Page images and extracted text:
▬▬▬

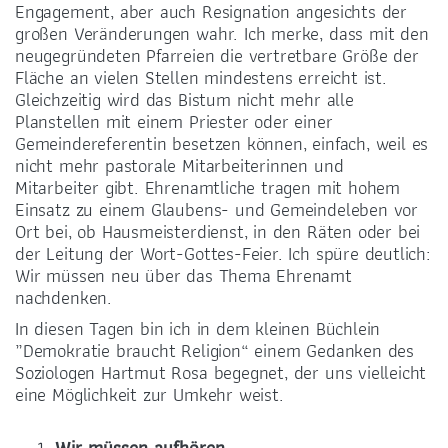
Engagement, aber auch Resignation angesichts der
großen Veränderungen wahr. Ich merke, dass mit den
neugegründeten Pfarreien die vertretbare Größe der
Fläche an vielen Stellen mindestens erreicht ist.
Gleichzeitig wird das Bistum nicht mehr alle
Planstellen mit einem Priester oder einer
Gemeindereferentin besetzen können, einfach, weil es
nicht mehr pastorale Mitarbeiterinnen und
Mitarbeiter gibt. Ehrenamtliche tragen mit hohem
Einsatz zu einem Glaubens- und Gemeindeleben vor
Ort bei, ob Hausmeisterdienst, in den Räten oder bei
der Leitung der Wort-Gottes-Feier. Ich spüre deutlich:
Wir müssen neu über das Thema Ehrenamt
nachdenken.
In diesen Tagen bin ich in dem kleinen Büchlein
„Demokratie braucht Religion“ einem Gedanken des
Soziologen Hartmut Rosa begegnet, der uns vielleicht
eine Möglichkeit zur Umkehr weist.
Wir müssen aufhören.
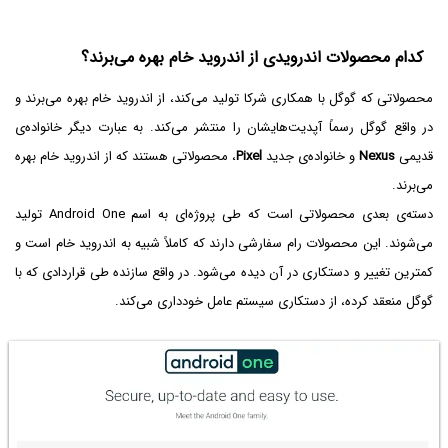
کدام محصولات اندرویدی از اندروید خام بهره می‌برند؟
محصولاتی که گوگل با همکاری شرکا تولید می‌کند، از اندروید خام بهره می‌برند و
در واقع گوگل رسماً آپدیت‌هایشان را منتشر می‌کند. به عبارت دیگر خانواده‌ی
قدیمی
Nexus
و خانواده‌ی جدید
Pixel
، محصولاتی هستند که از اندروید خام بهره
می‌برند.
دسته‌ی بعدی محصولاتی است که طی پروژه‌ای به اسم Android One تولید
می‌شوند. این محصولات رام سفارشی دارند که کاملاً شبیه به اندروید خام است و
کمترین تغییر و دستکاری در آن دیده می‌شود. در واقع سازنده طی قراردادی که با
گوگل منعقد کرده، از دستکاری سیستم عامل خودداری می‌کند.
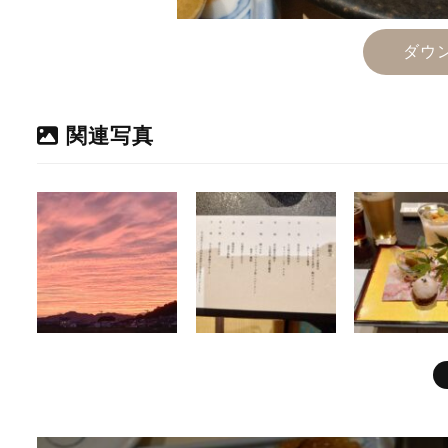
ダウ
関連写真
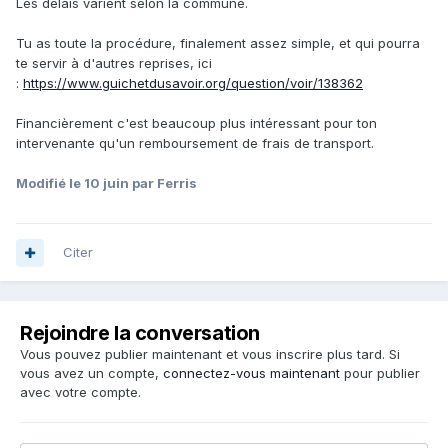
Les délais varient selon la commune.
Tu as toute la procédure, finalement assez simple, et qui pourra
te servir à d'autres reprises, ici
:
https://www.guichetdusavoir.org/question/voir/138362
Financièrement c'est beaucoup plus intéressant pour ton
intervenante qu'un remboursement de frais de transport.
Modifié
le 10 juin
par Ferris
Citer
Rejoindre la conversation
Vous pouvez publier maintenant et vous inscrire plus tard. Si
vous avez un compte,
connectez-vous maintenant
pour publier
avec votre compte.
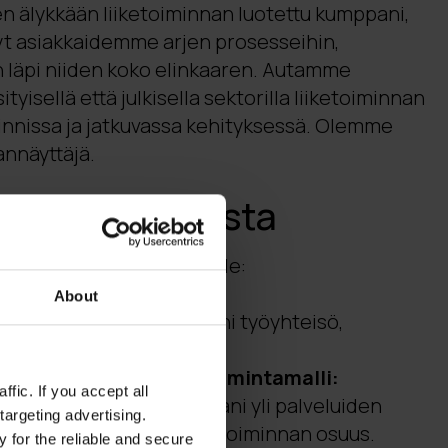
 älykkään liiketoiminnan luotettu kumppani,
yt asiakkaidemme arjen prosesseihin,
hin läpi niiden koko elinkaaren. Autamme
yisellä että julkisella sektorilla liiketoiminnan
nnissa ja jatkuvassa kehityksessä. Olemme
annäyttäjä.
 kasvun perusta
uu Digian ydinvahvuuksille:
About
aava henkilöstö, moderni työyhteisö,
i ja kumppaniverkosto.
et ja resilientti liiketoimintamalli:
fic. If you accept all
asta lähellä oleva kumppani yli palveluiden
targeting advertising.
ävä jatkuvan palveluliiketoiminnan osuus.
 for the reliable and secure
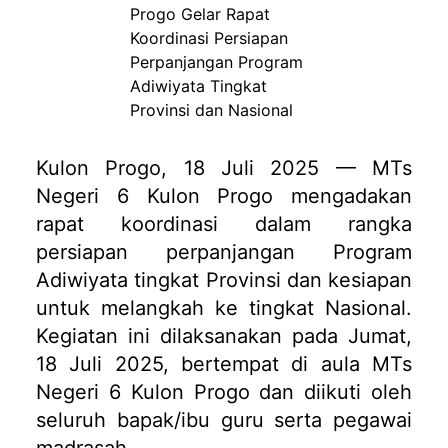
Kulon Progo, 18 Juli 2025 — MTs
Negeri 6 Kulon Progo mengadakan
rapat koordinasi dalam rangka
persiapan perpanjangan Program
Adiwiyata tingkat Provinsi dan kesiapan
untuk melangkah ke tingkat Nasional.
Kegiatan ini dilaksanakan pada Jumat,
18 Juli 2025, bertempat di aula MTs
Negeri 6 Kulon Progo dan diikuti oleh
seluruh bapak/ibu guru serta pegawai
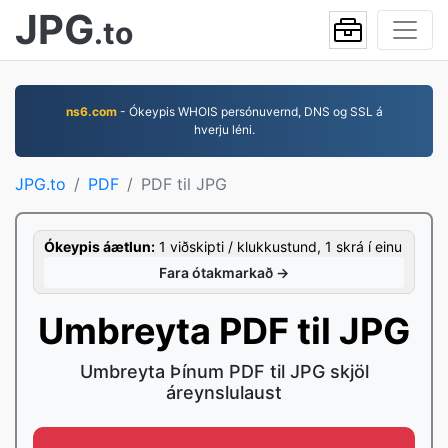
JPG
.to
ns6.com
- Ókeypis WHOIS persónuvernd, DNS og SSL á
hverju léni.
JPG.to
PDF
PDF til JPG
Ókeypis áætlun:
1 viðskipti / klukkustund, 1 skrá í einu
Fara ótakmarkað →
Umbreyta PDF til JPG
Umbreyta Þínum PDF til JPG skjöl
áreynslulaust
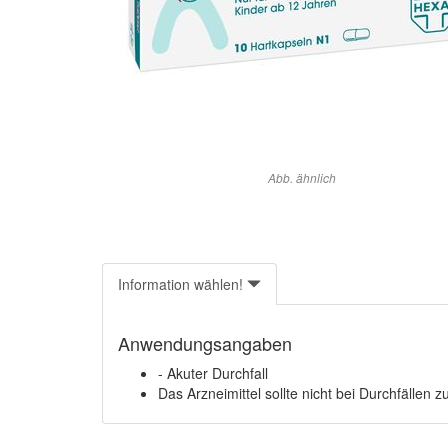
Abb. ähnlich
Information wählen!
Anwendungsangaben
- Akuter Durchfall
Das Arzneimittel sollte nicht bei Durchfälle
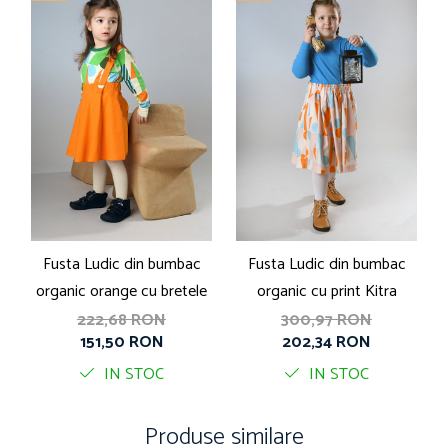
Fusta Ludic din bumbac
Fusta Ludic din bumbac
organic orange cu bretele
organic cu print Kitra
222,68 RON
300,97 RON
151,50 RON
202,34 RON
IN STOC
IN STOC
Produse similare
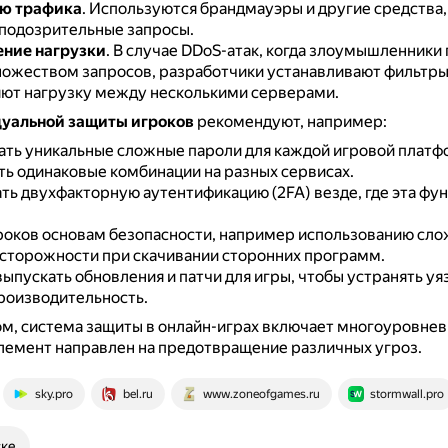
ю трафика
.
Используются брандмауэры и другие средства,
подозрительные запросы.
ние нагрузки
.
В случае DDoS-атак, когда злоумышленники
ожеством запросов, разработчики устанавливают фильтры
ют нагрузку между несколькими серверами.
уальной защиты игроков
рекомендуют, например:
ать уникальные сложные пароли для каждой игровой платф
ть одинаковые комбинации на разных сервисах.
ть двухфакторную аутентификацию (2FA) везде, где эта фу
роков основам безопасности, например использованию сл
осторожности при скачивании сторонних программ.
ыпускать обновления и патчи для игры, чтобы устранять уя
роизводительность.
м, система защиты в онлайн-играх включает многоуровнев
лемент направлен на предотвращение различных угроз.
sky.pro
bel.ru
www.zoneofgames.ru
stormwall.pro
ске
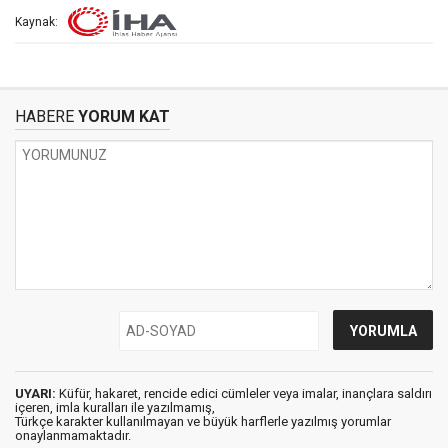
Kaynak:
HABERE
YORUM KAT
UYARI:
Küfür, hakaret, rencide edici cümleler veya imalar, inançlara saldırı
içeren, imla kuralları ile yazılmamış,
Türkçe karakter kullanılmayan ve büyük harflerle yazılmış yorumlar
onaylanmamaktadır.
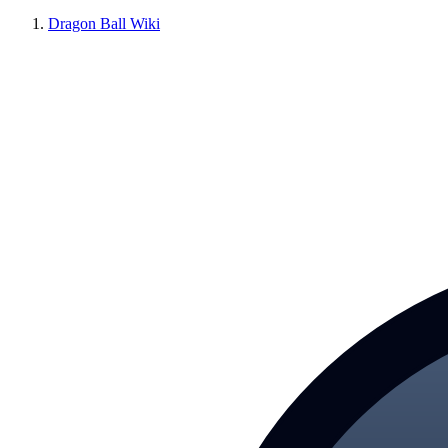
Dragon Ball Wiki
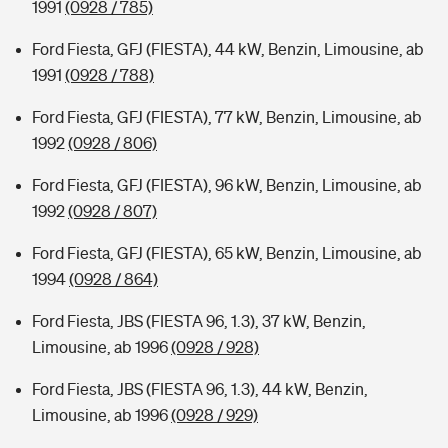
1991
(0928 / 785)
Ford Fiesta, GFJ (FIESTA), 44 kW, Benzin, Limousine, ab
1991
(0928 / 788)
Ford Fiesta, GFJ (FIESTA), 77 kW, Benzin, Limousine, ab
1992
(0928 / 806)
Ford Fiesta, GFJ (FIESTA), 96 kW, Benzin, Limousine, ab
1992
(0928 / 807)
Ford Fiesta, GFJ (FIESTA), 65 kW, Benzin, Limousine, ab
1994
(0928 / 864)
Ford Fiesta, JBS (FIESTA 96, 1.3), 37 kW, Benzin,
Limousine, ab 1996
(0928 / 928)
Ford Fiesta, JBS (FIESTA 96, 1.3), 44 kW, Benzin,
Limousine, ab 1996
(0928 / 929)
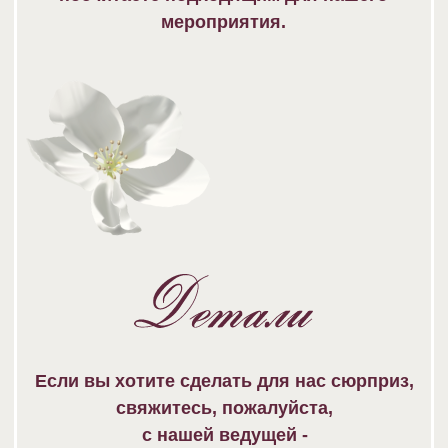
вернуться в
начало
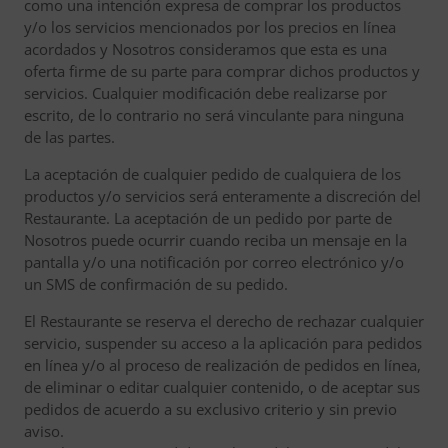
como una intención expresa de comprar los productos
y/o los servicios mencionados por los precios en línea
acordados y Nosotros consideramos que esta es una
oferta firme de su parte para comprar dichos productos y
servicios. Cualquier modificación debe realizarse por
escrito, de lo contrario no será vinculante para ninguna
de las partes.
La aceptación de cualquier pedido de cualquiera de los
productos y/o servicios será enteramente a discreción del
Restaurante. La aceptación de un pedido por parte de
Nosotros puede ocurrir cuando reciba un mensaje en la
pantalla y/o una notificación por correo electrónico y/o
un SMS de confirmación de su pedido.
El Restaurante se reserva el derecho de rechazar cualquier
servicio, suspender su acceso a la aplicación para pedidos
en línea y/o al proceso de realización de pedidos en línea,
de eliminar o editar cualquier contenido, o de aceptar sus
pedidos de acuerdo a su exclusivo criterio y sin previo
aviso.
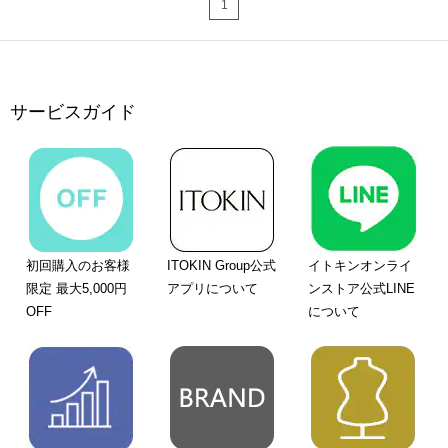
1
サービスガイド
初回購入のお客様
ITOKIN Group公式
イトキンオンライ
限定 最大5,000円
アプリについて
ンストア公式LINE
OFF
について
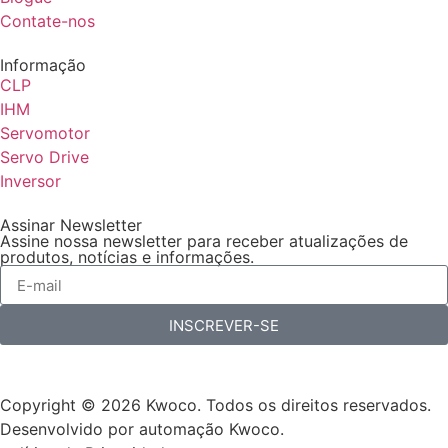
Contate-nos
Informação
CLP
IHM
Servomotor
Servo Drive
Inversor
Assinar Newsletter
Assine nossa newsletter para receber atualizações de
produtos, notícias e informações.
INSCREVER-SE
Copyright © 2026 Kwoco. Todos os direitos reservados.
Desenvolvido por automação Kwoco.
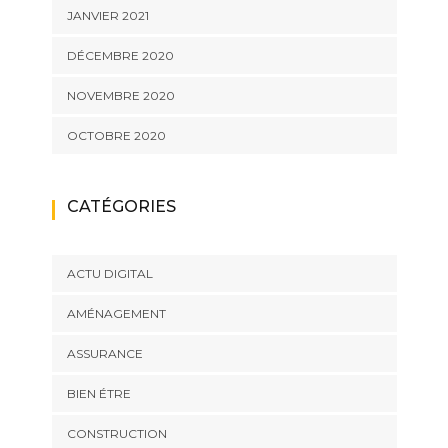
JANVIER 2021
DÉCEMBRE 2020
NOVEMBRE 2020
OCTOBRE 2020
CATÉGORIES
ACTU DIGITAL
AMÉNAGEMENT
ASSURANCE
BIEN ÉTRE
CONSTRUCTION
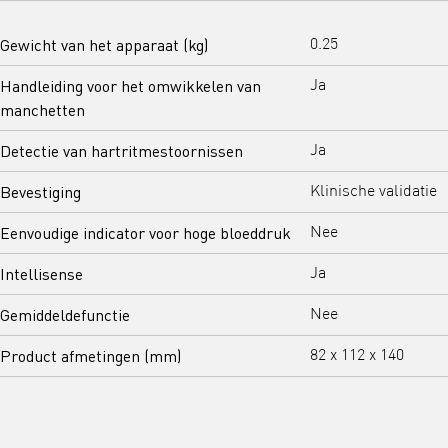
Gewicht van het apparaat (kg)
0.25
Handleiding voor het omwikkelen van
Ja
manchetten
Detectie van hartritmestoornissen
Ja
Bevestiging
Klinische validatie
Eenvoudige indicator voor hoge bloeddruk
Nee
Intellisense
Ja
Gemiddeldefunctie
Nee
Product afmetingen (mm)
82 x 112 x 140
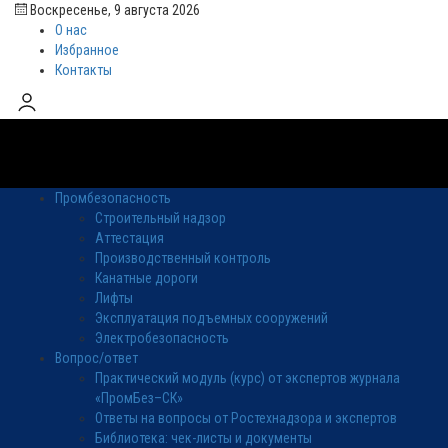
Воскресенье, 9 августа 2026
О нас
Избранное
Контакты
Промбезопасность
Строительный надзор
Аттестация
Производственный контроль
Канатные дороги
Лифты
Эксплуатация подъемных сооружений
Электробезопасность
Вопрос/ответ
Практический модуль (курс) от экспертов журнала
«ПромБез–СК»
Ответы на вопросы от Ростехнадзора и экспертов
Библиотека: чек-листы и документы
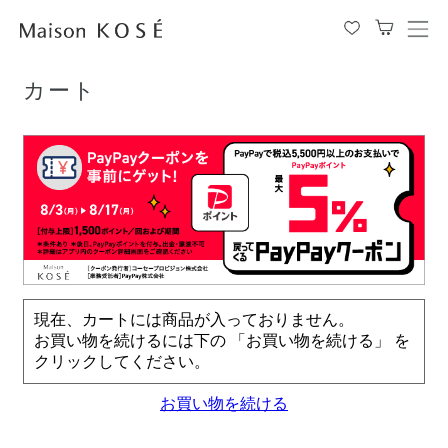
TOP
カート
メ
ニ
ュ
カート
ー
を
開
閉
す
る
現在、カートには商品が入っておりません。
お買い物を続けるには下の 「お買い物を続ける」 を
クリックしてください。
お買い物を続ける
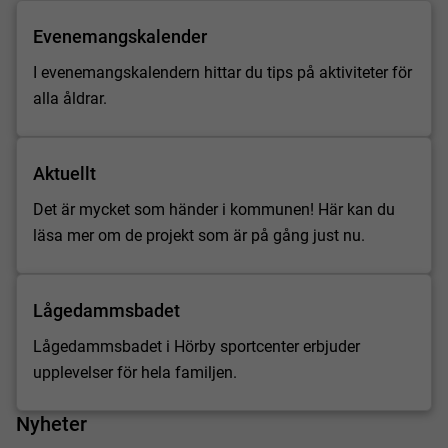
Evenemangskalender
I evenemangskalendern hittar du tips på aktiviteter för
alla åldrar.
Aktuellt
Det är mycket som händer i kommunen! Här kan du
läsa mer om de projekt som är på gång just nu.
Lågedammsbadet
Lågedammsbadet i Hörby sportcenter erbjuder
upplevelser för hela familjen.
Nyheter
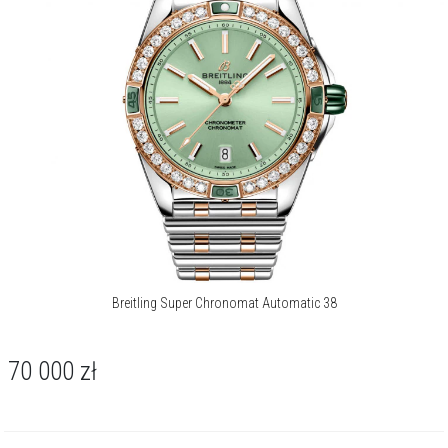
Breitling Super Chronomat Automatic 38
70 000
zł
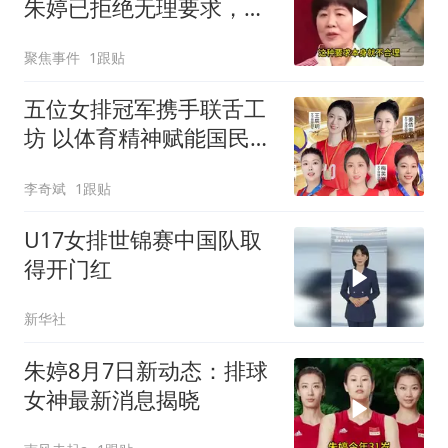
朱婷已拒绝无理要求，李
盈莹也该学会拒绝
聚焦事件
1跟贴
五位女排冠军携手联舌工
坊 以体育精神赋能国民预
制食材品牌
李奇斌
1跟贴
U17女排世锦赛中国队取
得开门红
新华社
朱婷8月7日新动态：排球
女神最新消息揭晓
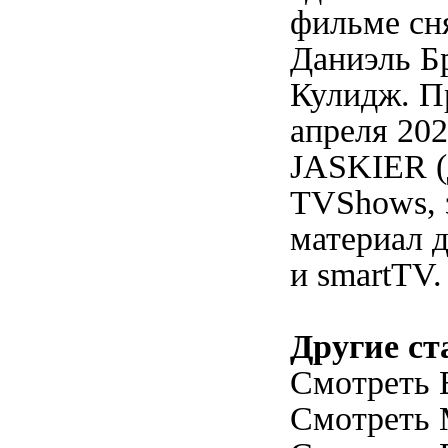
фильме сн
Даниэль Б
Кулидж. П
апреля 202
JASKIER (
TVShows, 
материал д
и smartTV.
Другие ст
Смотреть В
Смотреть 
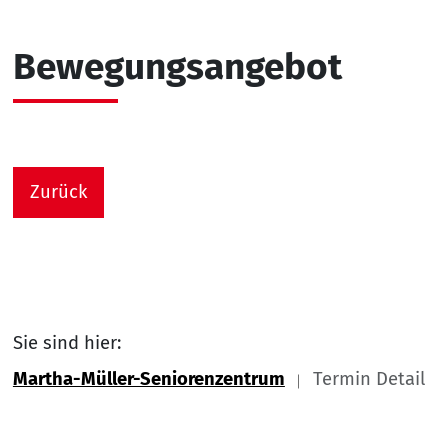
Bewegungsangebot
Zurück
Sie sind hier:
Martha-Müller-Seniorenzentrum
Termin Detail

▬▬▬

→ **PROBLEM STATEMENT**: Every line in the records that holds the word "Progo" should be copied into the answer.

→ **ANSWER TO THIS PROBLEM**:
Kulon Progo, 18 Juli 2025 — MTs
Negeri 6 Kulon Progo mengadakan
Negeri 6 Kulon Progo dan diikuti oleh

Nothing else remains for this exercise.